The current guidelines have expanded upon the previous two guidelines to include information on the indications and recommendations for use of NMBAs, as well as more information on the nursing management of the critically ill adult receiving NMBAs, on mechanical ventilation management for patients receiving NMBAs, on techniques and therapies to decrease complications and adverse effects related to the use of NMBAs, and on specific patient populations that may benefit from NMBAs.

Most importantly perhaps, in contrast with previous versions of these guidelines, we used the Grading of Recommendations Assessment, Development, and Evaluation (GRADE) methodology to summarize data, assess quality of evidence, and determine the strength of the recommendation when appropriate.

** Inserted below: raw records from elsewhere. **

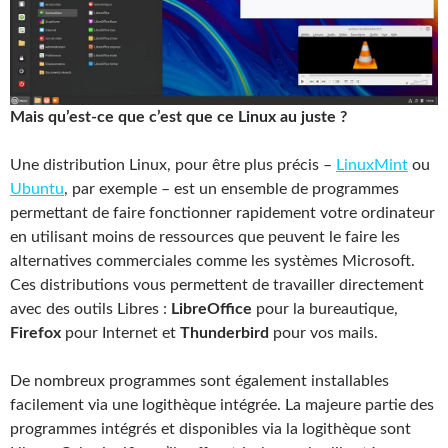
Mais qu’est-ce que c’est que ce Linux au juste ?
Une distribution Linux, pour être plus précis –
LinuxMint
ou
Ubuntu
, par exemple – est un ensemble de programmes
permettant de faire fonctionner rapidement votre ordinateur
en utilisant moins de ressources que peuvent le faire les
alternatives commerciales comme les systèmes Microsoft.
Ces distributions vous permettent de travailler directement
avec des outils Libres :
LibreOffice
pour la bureautique,
Firefox
pour Internet et
Thunderbird
pour vos mails.
De nombreux programmes sont également installables
facilement via une logithèque intégrée. La majeure partie des
programmes intégrés et disponibles via la logithèque sont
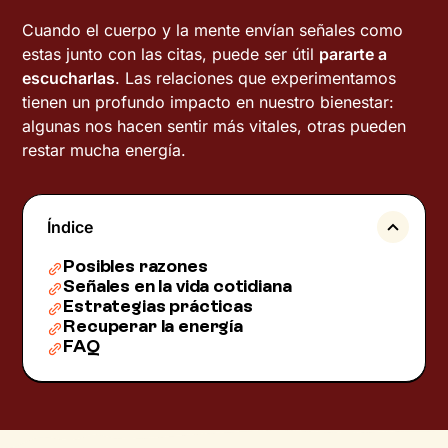
Cuando el cuerpo y la mente envían señales como
estas junto con las citas, puede ser útil
pararte a
escucharlas
. Las relaciones que experimentamos
tienen un profundo impacto en nuestro bienestar:
algunas nos hacen sentir más vitales, otras pueden
restar mucha energía.
Índice
Posibles razones
Señales en la vida cotidiana
Estrategias prácticas
Recuperar la energía
FAQ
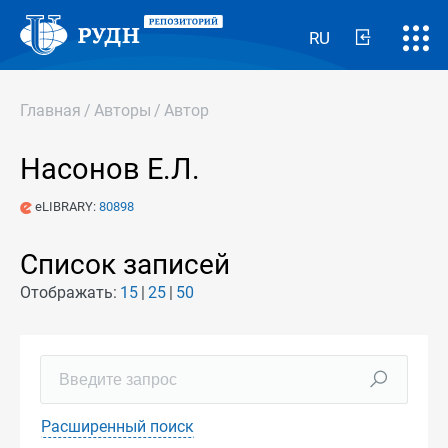
RU
Главная
/
Авторы
/
Автор
Насонов Е.Л.
eLIBRARY:
80898
Список записей
Отображать:
15
25
50
Расширенный поиск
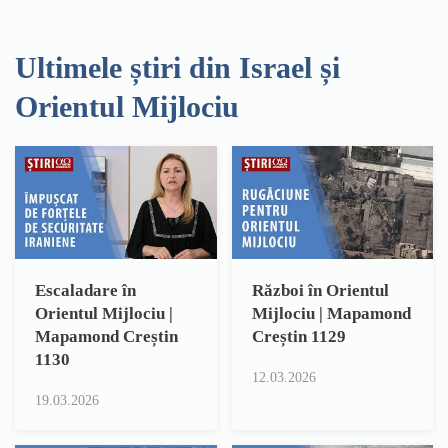
Ultimele știri din Israel și
Orientul Mijlociu
Escaladare în
Război în Orientul
Orientul Mijlociu |
Mijlociu | Mapamond
Mapamond Creștin
Creștin 1129
1130
12.03.2026
19.03.2026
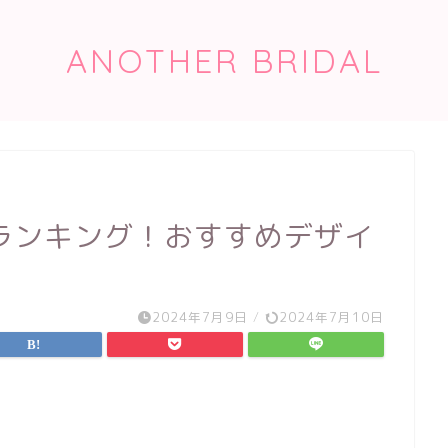
ANOTHER BRIDAL
ランキング！おすすめデザイ
2024年7月9日
/
2024年7月10日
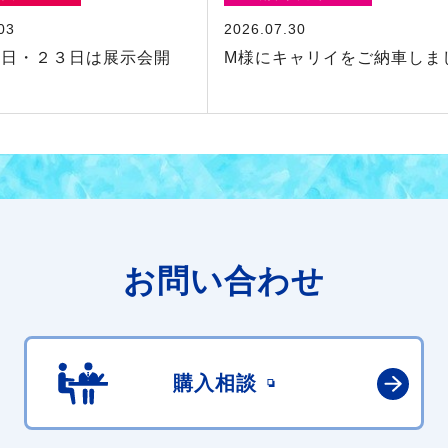
03
2026.07.30
２日・２３日は展示会開
M様にキャリイをご納車しま
お問い合わせ
購入相談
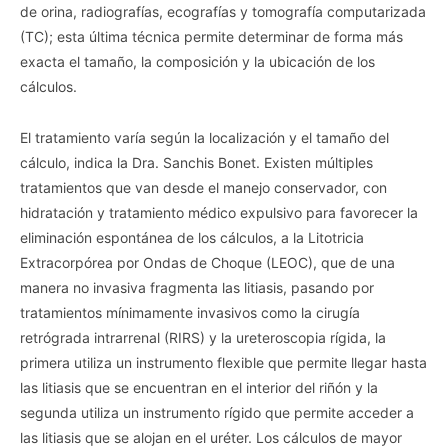
de orina, radiografías, ecografías y tomografía computarizada
(TC); esta última técnica permite determinar de forma más
exacta el tamaño, la composición y la ubicación de los
cálculos.
El tratamiento varía según la localización y el tamaño del
cálculo, indica la Dra. Sanchis Bonet. Existen múltiples
tratamientos que van desde el manejo conservador, con
hidratación y tratamiento médico expulsivo para favorecer la
eliminación espontánea de los cálculos, a la Litotricia
Extracorpórea por Ondas de Choque (LEOC), que de una
manera no invasiva fragmenta las litiasis, pasando por
tratamientos mínimamente invasivos como la cirugía
retrógrada intrarrenal (RIRS) y la ureteroscopia rígida, la
primera utiliza un instrumento flexible que permite llegar hasta
las litiasis que se encuentran en el interior del riñón y la
segunda utiliza un instrumento rígido que permite acceder a
las litiasis que se alojan en el uréter. Los cálculos de mayor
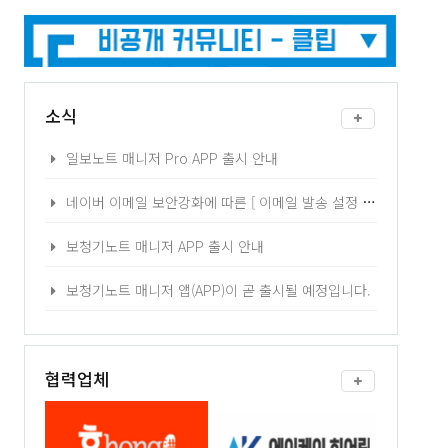
소식
일보노트 매니저 Pro APP 출시 안내
네이버 이메일 보안강화에 따른 [ 이메일 발송 설정 ] 2차 인증 - 어플리케이션 비밀번호 발급 방법 안내
보청기노트 매니저 APP 출시 안내
보청기노트 매니저 앱(APP)이 곧 출시될 예정입니다.
협력업체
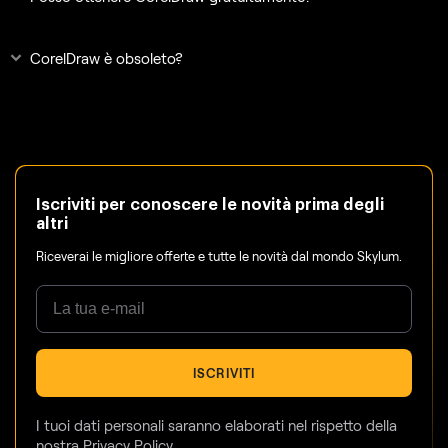
CorelDraw è obsoleto?
Iscriviti per conoscere le novità prima degli
altri
Riceverai le migliore offerte e tutte le novità dal mondo Skylum.
ISCRIVITI
I tuoi dati personali saranno elaborati nel rispetto della
nostra
Privacy Policy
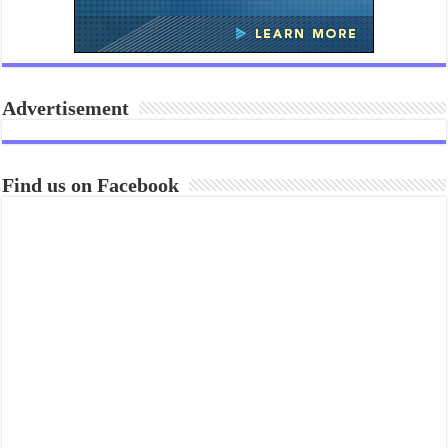
Advertisement
Find us on Facebook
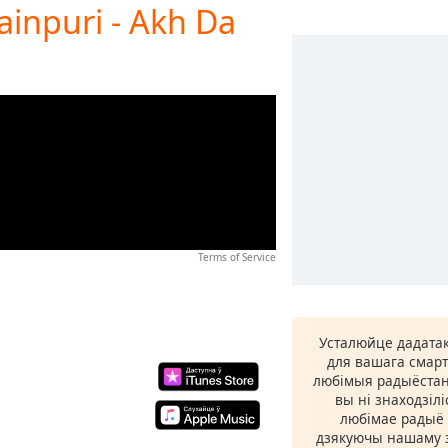
inpuri - Akh Da
Terms of Service
Усталюйце дадатак
для вашага смарт
любімыя радыёстан
вы ні знаходзіл
любімае радыё ў
дзякуючы нашаму з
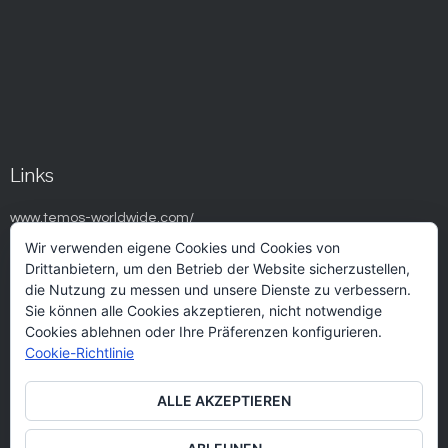
Links
www.temos-worldwide.com/
Wir verwenden eigene Cookies und Cookies von
www.spaincares.com/
Drittanbietern, um den Betrieb der Website sicherzustellen,
www.ifema.es/fitur_01/FiturSalud/index.htm
die Nutzung zu messen und unsere Dienste zu verbessern.
Sie können alle Cookies akzeptieren, nicht notwendige
www.fundacionidis.com/
Cookies ablehnen oder Ihre Präferenzen konfigurieren.
www.jointcommissioninternational.org/
Cookie-Richtlinie
www.mediterranean-healthcare.com/es/
ALLE AKZEPTIEREN
www.medicaltourismcongress.com/
www.tsbturismoysalud.es/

The recommendations are not absolute requirements, and therapy should be tailored to individual patients taking into account patients' values or preferences, site or specific clinician expertise, and equipment availability in a particular ICU. The use of NMBAs requires an appropriate protocol that includes, but is not limited to, management of mechanical ventilation, analgesia, sedation, nursing care, and point-of-care equipment to monitor the degree of neuromuscular blockade. It is possible that individual recommendations based on evidence from a specific patient population may not be generalizable to a larger critical care population. We have factored these considerations into our recommendations and have described important subgroup considerations when deemed appropriate. The release of data from ongoing studies and from future research trials may stimulate the Guidelines Update Committee of the American College of Critical Care Medicine to revise these clinical practice guidelines, but, until such time, guideline application by clinicians should always be modified based on new evidence, as it becomes available.